Le parcours d'Olivier Cohen a été bouleversé par la rencontre de Raymond Carver. Il avait lu quelques pages dans une librairie new-yorkaise, en 1983, où il avait trouvé refuge contre la pluie. Puis ils sont devenus amis. Cet auteur ne l'a plus jamais quitté, même si le nouvelliste américain, né en 1938, est mort peu après, en 1987, d'un cancer des poumons. En quelques recueils de nouvelles, ce prosateur au style dense et dépouillé a eu une grande influence sur de nombreux écrivains contemporains.
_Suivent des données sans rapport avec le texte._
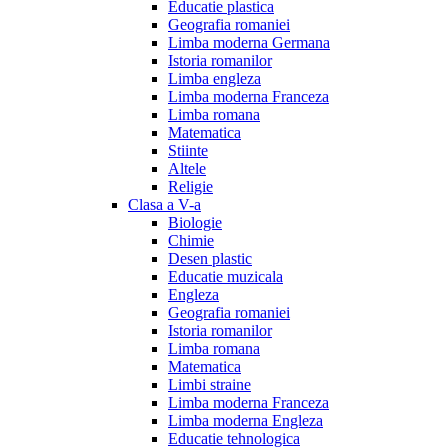
Educatie plastica
Geografia romaniei
Limba moderna Germana
Istoria romanilor
Limba engleza
Limba moderna Franceza
Limba romana
Matematica
Stiinte
Altele
Religie
Clasa a V-a
Biologie
Chimie
Desen plastic
Educatie muzicala
Engleza
Geografia romaniei
Istoria romanilor
Limba romana
Matematica
Limbi straine
Limba moderna Franceza
Limba moderna Engleza
Educatie tehnologica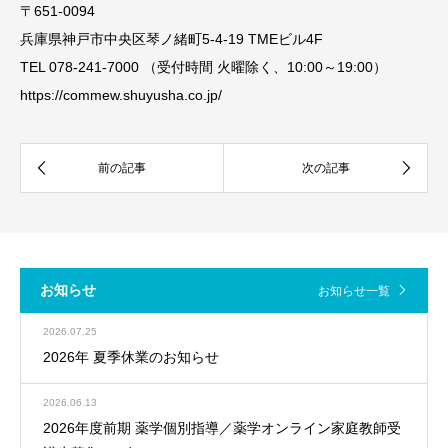
〒651-0094
兵庫県神戸市中央区琴ノ緒町5-4-19 TMEビル4F
TEL 078-241-7000 （受付時間 火曜除く、10:00～19:00）
https://commew.shuyusha.co.jp/
お知らせ
お知らせ一覧
2026.07.25
2026年 夏季休業のお知らせ
2026.06.13
2026年度前期 薬学個別指導／薬学オンライン家庭教師受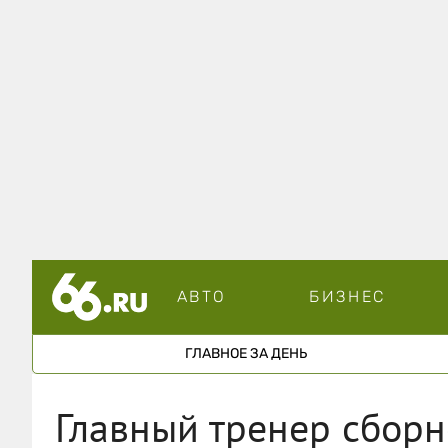
АВТО
БИЗНЕС
ГЛАВНОЕ ЗА ДЕНЬ
Главный тренер сборн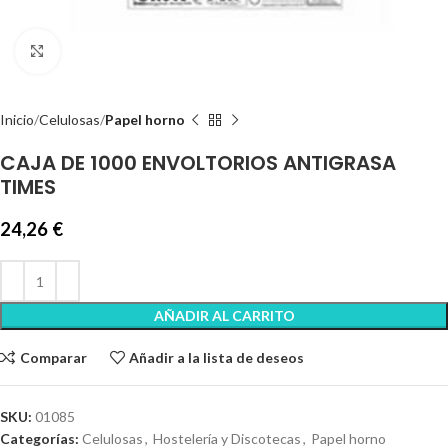
Clic para ampliar
Inicio
Celulosas
Papel horno
CAJA DE 1000 ENVOLTORIOS ANTIGRASA
TIMES
24,26
€
AÑADIR AL CARRITO
Comparar
Añadir a la lista de deseos
SKU:
01085
Categorías:
Celulosas
,
Hostelería y Discotecas
,
Papel horno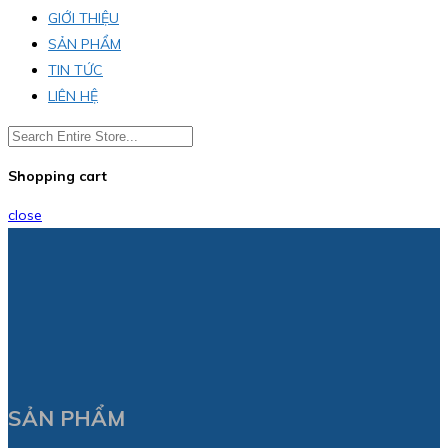
GIỚI THIỆU
SẢN PHẨM
TIN TỨC
LIÊN HỆ
Shopping cart
close
SẢN PHẨM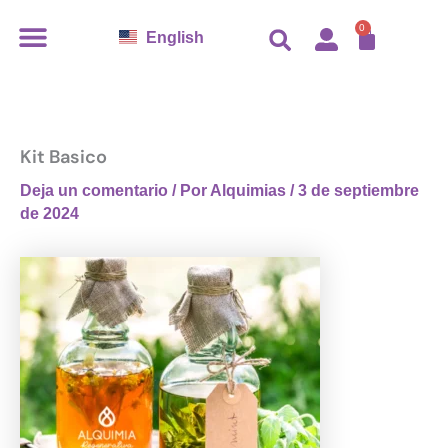
Ir
CARR
0
English
al
contenido
Kit Basico
Deja un comentario
/ Por
Alquimias
/
3 de septiembre
de 2024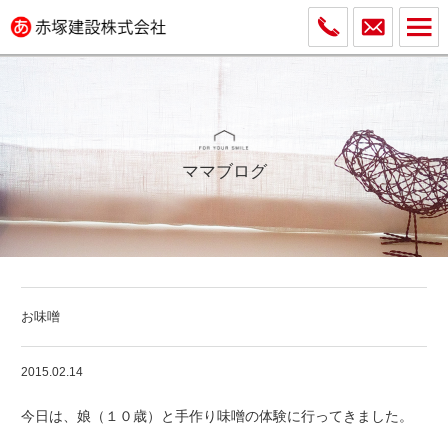
ママブログ
お味噌
2015.02.14
今日は、娘（１０歳）と手作り味噌の体験に行ってきました。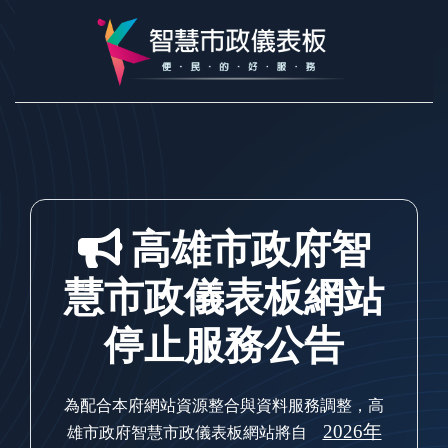
跳到主要內容
高雄市政府智
慧市政儀表板網站
停止服務公告
為配合本府網站資源整合與資料服務調整，高
2026年
雄市政府智慧市政儀表板網站將自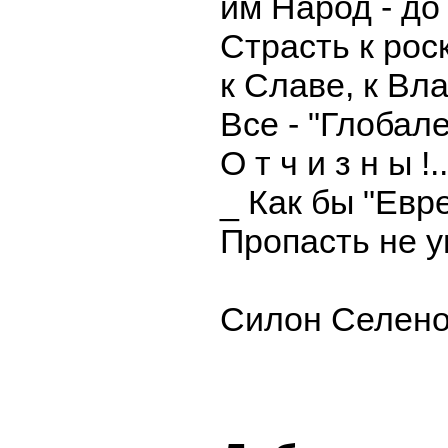
им Народ - до 
Страсть к ро
к Славе, к Влас
Все - "Глобал
О т ч и з н ы !..
_ Как бы "Евр
Пропасть не упа
Силон Селенов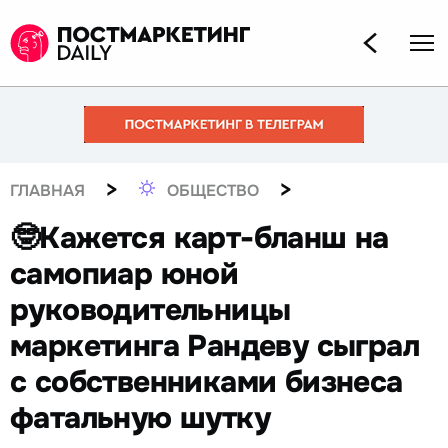
>
>
ГЛАВНАЯ
ОБЩЕСТВО
🤓Кажется карт-бланш на
самопиар юной
руководительницы
маркетинга Рандеву сыграл
с собственниками бизнеса
фатальную шутку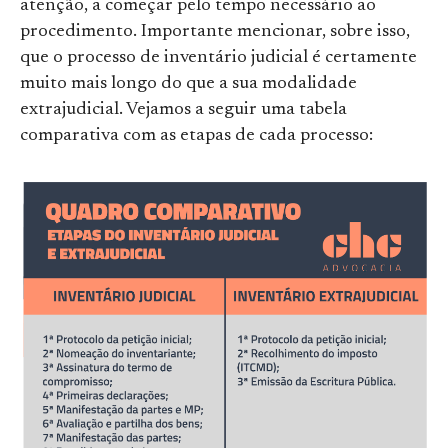
atenção, a começar pelo tempo necessário ao
procedimento. Importante mencionar, sobre isso,
que o processo de inventário judicial é certamente
muito mais longo do que a sua modalidade
extrajudicial. Vejamos a seguir uma tabela
comparativa com as etapas de cada processo: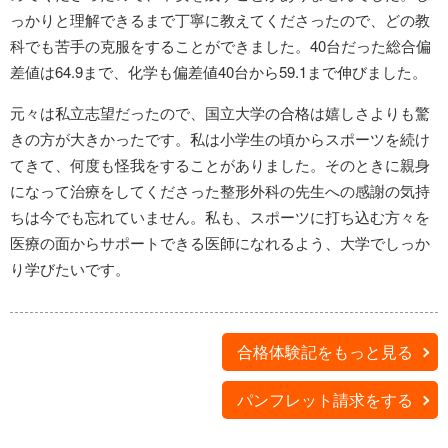
っかりと理解できるまで丁寧に教えてくださったので、どの教
科でも苦手の克服をすることができました。40台だった総合偏
差値は64.9まで、化学も偏差値40台から59.1まで伸びました。
元々は私立志望だったので、国立大学の合格は嬉しさよりも驚
きの方が大きかったです。私は小学生の頃からスポーツを続け
てきて、何度も怪我をすることがありました。そのときに親身
になって治療をしてくださった整形外科の先生への感謝の気持
ちは今でも忘れていません。私も、スポーツに打ち込む方々を
医療の面からサポートできる医師になれるよう、大学でしっか
り学びたいです。
合格体験記をもっと見る
パンフレット請求をする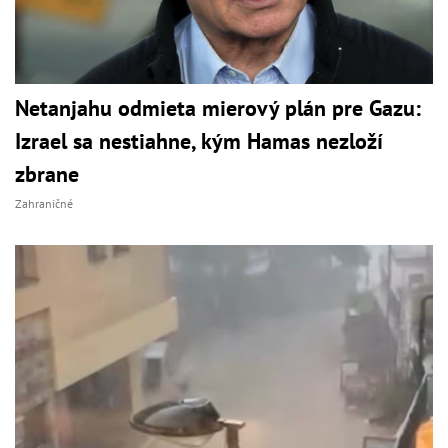
Netanjahu odmieta mierový plán pre Gazu:
Izrael sa nestiahne, kým Hamas nezloží
zbrane
Zahraničné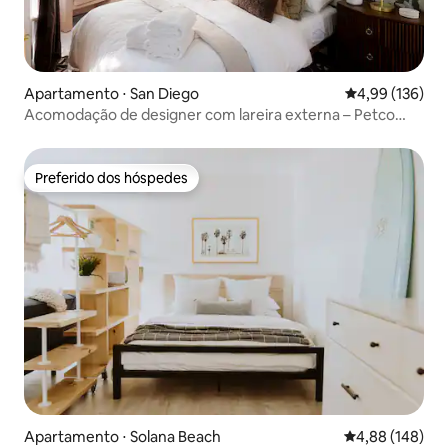
Apartamento ⋅ San Diego
4,99 de uma av
4,99 (136)
Acomodação de designer com lareira externa – Petco
Park, DT e zoológico
Preferido dos hóspedes
Preferido dos hóspedes
Apartamento ⋅ Solana Beach
4,88 de uma av
4,88 (148)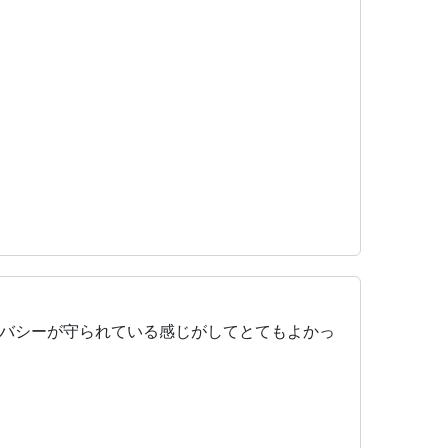
バシーが守られている感じがしてとてもよかっ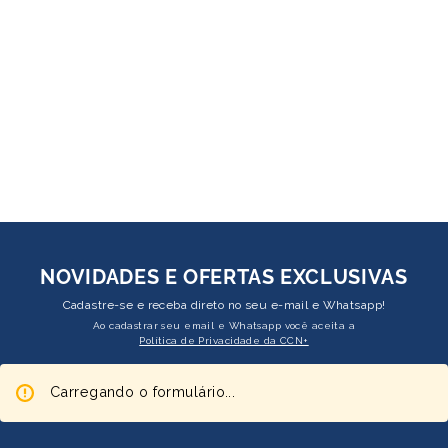
NOVIDADES E OFERTAS EXCLUSIVAS
Cadastre-se e receba direto no seu e-mail e Whatsapp!
Ao cadastrar seu email e Whatsapp você aceita a
Política de Privacidade da CCN+
Carregando o formulário...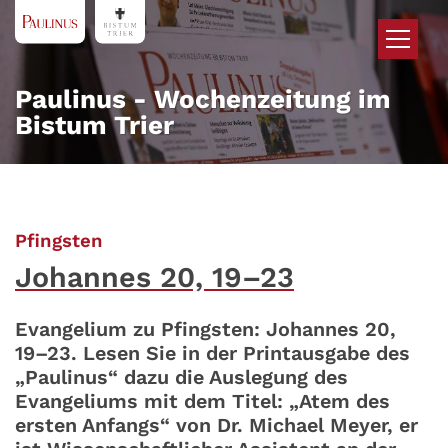
Zum Inhalt springen
Paulinus - Wochenzeitung im
Bistum Trier
:
Pfingsten
Johannes 20, 19–23
Evangelium zu Pfingsten: Johannes 20,
19–23. Lesen Sie in der Printausgabe des
„Paulinus“ dazu die Auslegung des
Evangeliums mit dem Titel: „Atem des
ersten Anfangs“ von Dr. Michael Meyer, er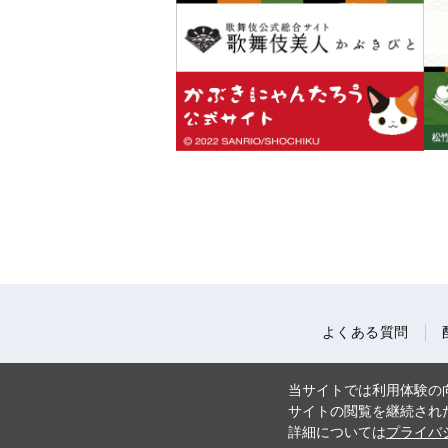
よくある質問
当サイトでは利用体験の向
サイトの閲覧を継続された
詳細については
プライバ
«Il m'a fait rencontrer beaucoup de gens, Richard Ford par exemple, explique Olivier Cohen. Et j'ai découvert que beaucoup de ceux que je connaissais le connaissaient aussi. Cela a permis de créer une espèce de galaxie d'écrivains, d'auteurs, d'agents. Mon goût s'est enraciné autour de ce réseau d'amitié, surtout pour les éditeurs et les auteurs; avec les agents littéraires, c'est plus difficile de parler d'amitié. Si vous êtes connu et solvable, vous pouvez être amis; si vous êtes solvable et pas connu, ça peut aller; si vous êtes connu et pas solvable, ce n'est pas la peine.» C'est ainsi qu'il a rencontré des éditeurs comme Jonathan Galassy, aujourd'hui à la tête de Farrar, Straus, Giroux, Gary Fisketjon, devenu le bras droit de Sonny Mehta chez Knopf, ou Morgan Entrekin, qui dirige Grove/Atlantic.

Sa connaissance des principaux acteurs de l'édition littéraire américaine (qui restent préoccupés du contenu des livres plus que de leurs résultats de ventes) a permis à Olivier Cohen de constituer son catalogue dans le sillage de l'auteur des Vitamines du bonheur.